• About this task: Give the data below again exactly as written, but without the pictures.

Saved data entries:
----

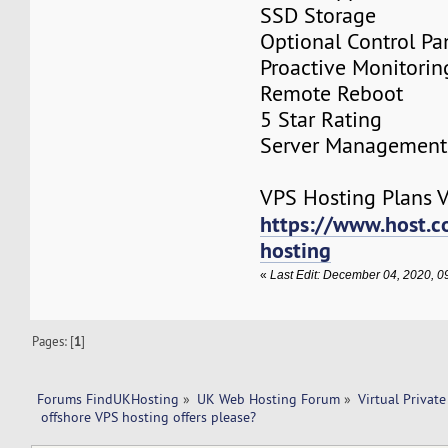
SSD Storage
Optional Control Pa
Proactive Monitorin
Remote Reboot
5 Star Rating
Server Management
VPS Hosting Plans Vi
https://www.host.co
hosting
«
Last Edit: December 04, 2020, 
Pages: [
1
]
Forums FindUKHosting
»
UK Web Hosting Forum
»
Virtual Private
 offshore VPS hosting offers please?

----

• Your solution:
SSD Storage
Optional Control Pa
Proactive Monitorin
Remote Reboot
5 Star Rating
Server Management
VPS Hosting Plans Vi
https://www.host.co
hosting
«
Last Edit: December 04, 2020, 
Pages: [
1
]
Forums FindUKHosting
»
UK Web Hosting Forum
»
Virtual Private
 offshore VPS hosting offers please?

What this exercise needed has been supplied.